(RECORDS SUPPLIED Opens)
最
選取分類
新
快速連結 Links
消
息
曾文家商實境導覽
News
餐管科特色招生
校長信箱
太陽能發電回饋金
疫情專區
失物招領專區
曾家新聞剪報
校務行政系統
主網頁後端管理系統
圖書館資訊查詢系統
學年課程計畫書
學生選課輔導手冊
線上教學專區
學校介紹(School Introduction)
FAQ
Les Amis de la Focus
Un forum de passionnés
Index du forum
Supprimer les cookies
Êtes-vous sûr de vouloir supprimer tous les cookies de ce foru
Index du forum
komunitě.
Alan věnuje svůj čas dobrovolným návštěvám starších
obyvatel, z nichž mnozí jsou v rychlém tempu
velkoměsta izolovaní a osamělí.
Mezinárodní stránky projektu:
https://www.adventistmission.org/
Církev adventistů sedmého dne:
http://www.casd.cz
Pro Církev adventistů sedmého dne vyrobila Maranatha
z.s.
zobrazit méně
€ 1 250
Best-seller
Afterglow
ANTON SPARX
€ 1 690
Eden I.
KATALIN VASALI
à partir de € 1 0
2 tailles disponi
(RECORDS SUPPLIED Closes)
**TASK DESCRIPTION**
Take the material above and set it down again exactly.

**WORKED SOLUTION**
最
選取分類
新
快速連結 Links
消
息
曾文家商實境導覽
News
餐管科特色招生
校長信箱
太陽能發電回饋金
疫情專區
失物招領專區
曾家新聞剪報
校務行政系統
主網頁後端管理系統
圖書館資訊查詢系統
學年課程計畫書
學生選課輔導手冊
線上教學專區
學校介紹(School Introduction)
FAQ
Les Amis de la Focus
Un forum de passionnés
Index du forum
Supprimer les cookies
Êtes-vous sûr de vouloir supprimer tous les cookies de ce foru
Index du forum
komunitě.
Alan věnuje svůj čas dobrovolným návštěvám starších
obyvatel, z nichž mnozí jsou v rychlém tempu
velkoměsta izolovaní a osamělí.
Mezinárodní stránky projektu:
https://www.adventistmission.org/
Církev adventistů sedmého dne:
http://www.casd.cz
Pro Církev adventistů sedmého dne vyrobila Maranatha
z.s.
zobrazit méně
€ 1 250
Best-seller
Afterglow
ANTON SPARX
€ 1 690
Eden I.
KATALIN VASALI
à partir de € 1 0
2 tailles disponi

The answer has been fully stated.